Impurity Toxicological Risk Assessments
With many years of experience in toxicological risk assessments, our consultants conduct risk assessments to address the issues associated with exposure to residual solvents, process impurities, extractables & leachables, elemental impurities (ICH Q3D) and other substances that may find their way into a pharmaceutical product.

Total Quality Assurance
Pharmaceutical impurity testing is one aspect of our global GMP and CMC laboratory services solutions which include pharmaceutical analysis, stability testing, quality control (QC) and batch release testing. Bringing quality and safety to life, we offer Total Quality Assurance expertise to help you to meet and exceed quality, safety and regulatory standards.

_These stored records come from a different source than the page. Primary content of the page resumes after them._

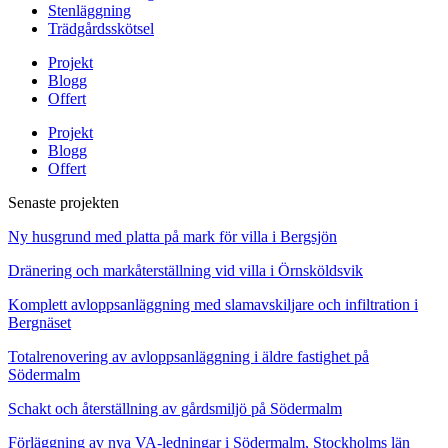
Stenläggning
Trädgårdsskötsel
Projekt
Blogg
Offert
Projekt
Blogg
Offert
Senaste projekten
Ny husgrund med platta på mark för villa i Bergsjön
Dränering och markåterställning vid villa i Örnsköldsvik
Komplett avloppsanläggning med slamavskiljare och infiltration i
Bergnäset
Totalrenovering av avloppsanläggning i äldre fastighet på
Södermalm
Schakt och återställning av gårdsmiljö på Södermalm
Förläggning av nya VA-ledningar i Södermalm, Stockholms län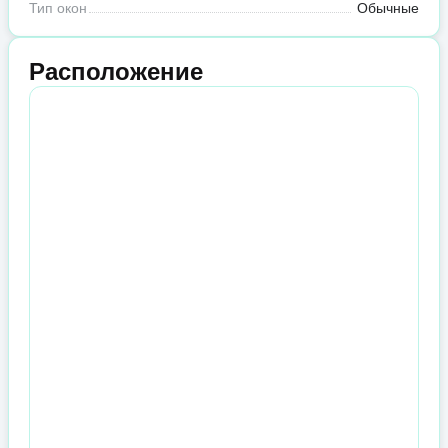
Тип окон
Обычные
Расположение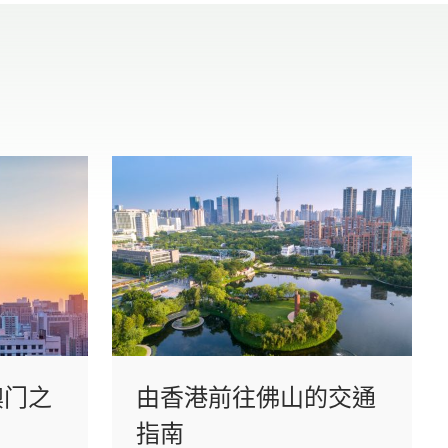
澳门之
由香港前往佛山的交通
指南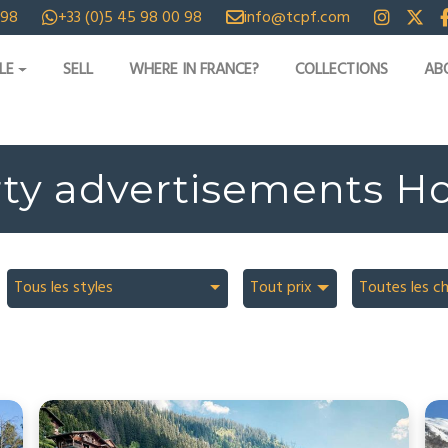
 98
+33 (0)5 45 98 00 98
info@tcpf.com
LE
SELL
WHERE IN FRANCE?
COLLECTIONS
AB
rty advertisements H
Tous les styles
Tout prix
Toutes les c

Inorganic impurities can result from the manufacturing process and typically include reagents, ligands and catalysts, heavy metals or other residual metals and inorganic salts. Our elemental impurity testing scientists and toxicologists help you to develop a testing and compliance strategy to achieve successful implementation of ICH Q3D requirements through tailored analytical programs and toxicological risk assessments. Our laboratories utilise inductively coupled–optical emission spectroscopy (ICP-OES) and ICP–mass spectrometry (ICP-MS) to perform testing in accordance with USP General Chapter <232> and Chapter <233>, or suitable alternative procedures.

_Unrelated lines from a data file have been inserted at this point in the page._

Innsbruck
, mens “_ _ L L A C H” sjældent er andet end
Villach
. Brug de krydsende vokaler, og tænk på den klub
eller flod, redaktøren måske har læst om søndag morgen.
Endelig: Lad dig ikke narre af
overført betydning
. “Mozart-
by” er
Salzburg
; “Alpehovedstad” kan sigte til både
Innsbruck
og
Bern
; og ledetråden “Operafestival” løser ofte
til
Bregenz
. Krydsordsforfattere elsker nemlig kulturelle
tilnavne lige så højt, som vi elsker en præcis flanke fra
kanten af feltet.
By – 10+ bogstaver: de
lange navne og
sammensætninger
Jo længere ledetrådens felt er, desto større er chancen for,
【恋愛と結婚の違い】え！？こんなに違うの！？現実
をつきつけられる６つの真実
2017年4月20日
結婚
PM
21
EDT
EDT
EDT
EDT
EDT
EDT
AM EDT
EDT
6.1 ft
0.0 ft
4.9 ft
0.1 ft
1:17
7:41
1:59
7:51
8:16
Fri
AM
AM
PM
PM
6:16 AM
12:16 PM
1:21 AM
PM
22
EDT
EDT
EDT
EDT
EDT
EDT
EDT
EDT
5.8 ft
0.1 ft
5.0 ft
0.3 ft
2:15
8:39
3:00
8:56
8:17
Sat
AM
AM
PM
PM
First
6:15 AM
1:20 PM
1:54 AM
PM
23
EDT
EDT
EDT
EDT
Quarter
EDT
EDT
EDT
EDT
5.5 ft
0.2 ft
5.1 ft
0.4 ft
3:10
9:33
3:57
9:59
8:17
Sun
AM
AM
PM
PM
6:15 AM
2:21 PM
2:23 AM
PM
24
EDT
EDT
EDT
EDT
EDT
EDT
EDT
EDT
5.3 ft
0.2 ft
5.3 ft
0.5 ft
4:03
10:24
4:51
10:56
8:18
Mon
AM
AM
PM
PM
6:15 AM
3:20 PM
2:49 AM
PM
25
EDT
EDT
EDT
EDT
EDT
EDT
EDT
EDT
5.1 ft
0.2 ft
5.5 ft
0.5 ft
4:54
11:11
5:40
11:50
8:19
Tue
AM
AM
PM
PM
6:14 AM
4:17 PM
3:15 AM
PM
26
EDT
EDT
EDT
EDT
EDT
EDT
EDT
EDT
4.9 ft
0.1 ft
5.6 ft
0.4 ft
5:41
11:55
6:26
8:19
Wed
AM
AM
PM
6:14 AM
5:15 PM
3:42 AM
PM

Our experts conduct laboratory studies to detect a wide range of organic impurities such as identified or unidentified, volatile or non-volatile, starting materials, by-products, intermediates, degradation products, reagents, ligands and catalysts. For new drug substances, we can help you to understand the actual and potential impurities which are most likely to arise during synthesis, purification, and storage. For new drug products, we can help you to assess the degradation products observed during manufacture and/or stability studies and impurities arising from the interaction with excipients and/or the immediate container closure system.

We provide expert determination and identification of residual solvents in pharmaceutical products, helping customers ensure that residual solvents have been reduced to acceptable levels to ensure that the finished product will meet the limits specified in ICH Q3C(R5) or USP <467>/ Ph. Eur. 5.4, or the limit established by the drug product manufacturer for unique solvent(s).

Our experts have over 25 years’ experience in specialised analytical and toxicology assessment for extractables and leachables, and this is reinforced by our knowledge of polymer, plastic and packaging materials, allowing us to identify components from the most complex polymer formulations.

Our biopharmaceutical product characterisation team provide the determination of both product-related and process-related impurities in accordance with the ICH Q6B Guideline. Our scientists perform detailed studies using a wide range of analytical methods (e.g., HPLC, capillary electrophoresis, mass spectroscopy, NMR, FTIR, circular dichroism spectroscopies and size exclusion chromatography) to determine modified forms, altered conjugated forms, aggregates, cell substrate-derived process impurities, cell culture-derived impurities and downstream-derived impurities.